Miners who agreed to be tested for HIV and TB received professional group pre-test counselling. From there, they were channelled to dedicated Provider Initiated Testing and Counselling (PITC) points for individual testing.
Miners who wished to be tested for TB were guided to booths for collection of sputum samples for same-day collection and testing by GeneXpert. All sample collections and tests were conducted within the parameters of the relevant prescribed and approved medical protocols.
Miners who wished to be tested for TB were guided to booths for collection of sputum samples for same-day collection and testing by GeneXpert. All sample collections and tests were conducted within the parameters of the relevant prescribed and approved medical protocols.
Patients who tested for HIV, as well as those with presumptive TB or a negative TB screen, also received post-test counselling.
Treatment involves a series of scheduled visits for thorough examinations, collection of sputum samples, monitoring of the effectiveness of the prescribed medicine and treatment, adjusting of treatment where necessary, and discussion of test results. All this occurs in partnership with the local clinics that the patients have been linked to when arriving in their homes and within the parameters of the medical protocols approved by the respective Ministries of Health. Apart from the medical treatment, patients and their family members also receive TB screening, ongoing counselling and psychosocial support.

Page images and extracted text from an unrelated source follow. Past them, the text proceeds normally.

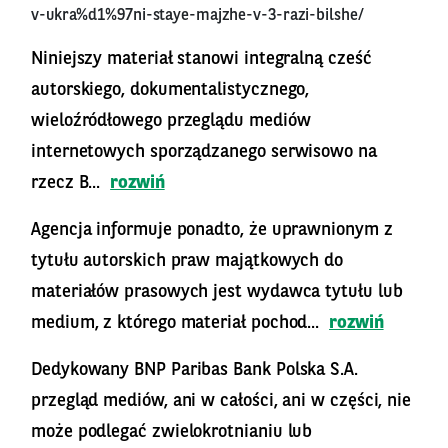
v-ukra%d1%97ni-staye-majzhe-v-3-razi-bilshe/
Niniejszy materiał stanowi integralną cześć
autorskiego, dokumentalistycznego,
wieloźródłowego przeglądu mediów
internetowych sporządzanego serwisowo na
rzecz B...
rozwiń
Agencja informuje ponadto, że uprawnionym z
tytułu autorskich praw majątkowych do
materiałów prasowych jest wydawca tytułu lub
medium, z którego materiał pochod...
rozwiń
Dedykowany BNP Paribas Bank Polska S.A.
przegląd mediów, ani w całości, ani w części, nie
może podlegać zwielokrotnianiu lub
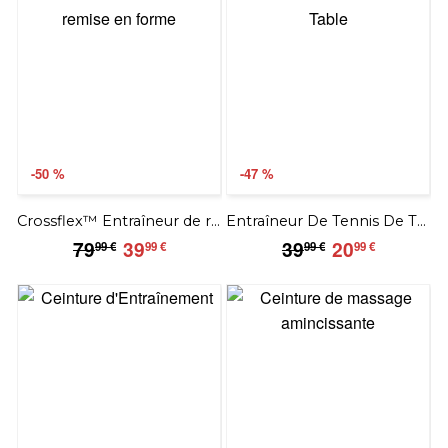
-50 %
-47 %
Crossflex™ Entraîneur de remise en forme
Entraîneur De Tennis De Table
79.99
39.99
39.99
20.99
79
39
39
20
99 €
99 €
99 €
99 €
€
€
€
€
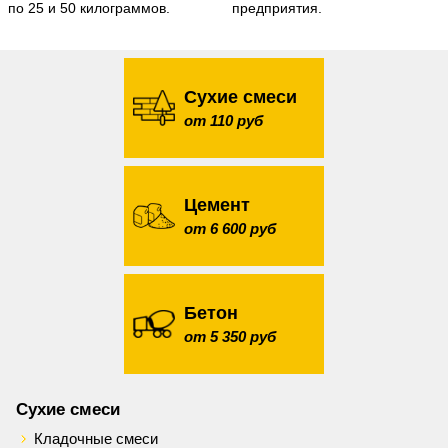
по 25 и 50 килограммов.
предприятия.
Сухие смеси
от 110 руб
Цемент
от 6 600 руб
Бетон
от 5 350 руб
Сухие смеси
Кладочные смеси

As soon as a patient’s treatment is completed, and an accredited medical practitioner/facility has issued the patient with final results, the patient is exited from the programme.

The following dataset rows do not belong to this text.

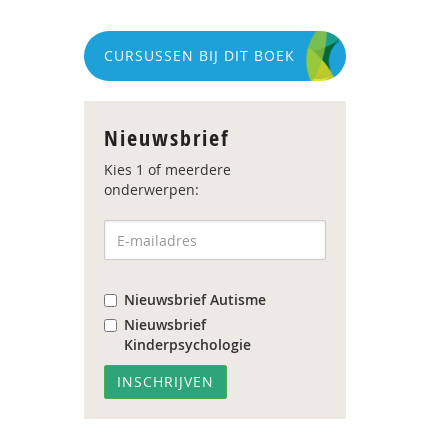
CURSUSSEN BIJ DIT BOEK
Nieuwsbrief
Kies 1 of meerdere
onderwerpen:
Nieuwsbrief Autisme
Nieuwsbrief
Kinderpsychologie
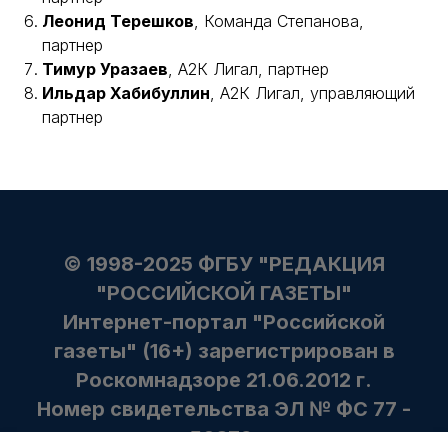
Леонид Терешков
, Команда Степанова,
партнер
Тимур Уразаев
, А2К Лигал, партнер
Ильдар Хабибуллин
, А2К Лигал, управляющий
партнер
© 1998-2025 ФГБУ "РЕДАКЦИЯ
"РОССИЙСКОЙ ГАЗЕТЫ"
Интернет-портал "Российской
газеты" (16+) зарегистрирован в
Роскомнадзоре 21.06.2012 г.
Номер свидетельства ЭЛ № ФС 77 -
50379.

Experience indicates that the main reasons for those affected by TB going untreated, are two-fold.
Firstly, due to the fear of being stigmatised, many mineworkers opt against disclosing their condition to the mines and being medically boarded through the formal system. Secondly, many of the mineworkers who do follow the formal protocol to get medically boarded, provide more than one physical address or change addresses frequently.
As a result, they are very difficult to track down for follow-up, and in many instances, even impossible to reach, especially if they are migrant workers from the neighbouring countries of Lesotho, Mozambique and Swaziland.
With the support of several key stakeholders in the mining industry, including leading mines, donor funders and government, TEBA has, to date, successfully registered ±720 patients on the TEBA TB Programme, including mineworkers in South Africa, Botswana, Mozambique, Lesotho and Swaziland.
Apart from rendering treatment to these patients, TEBA also frequently provides the respective Ministries of Health with invaluable insights and useful data through feedback and reporting.
Overall, the TEBA TB Programme has made and continues to make a notable difference in the prevention and treatment of TB amongst miners, ex-miners and mining communities.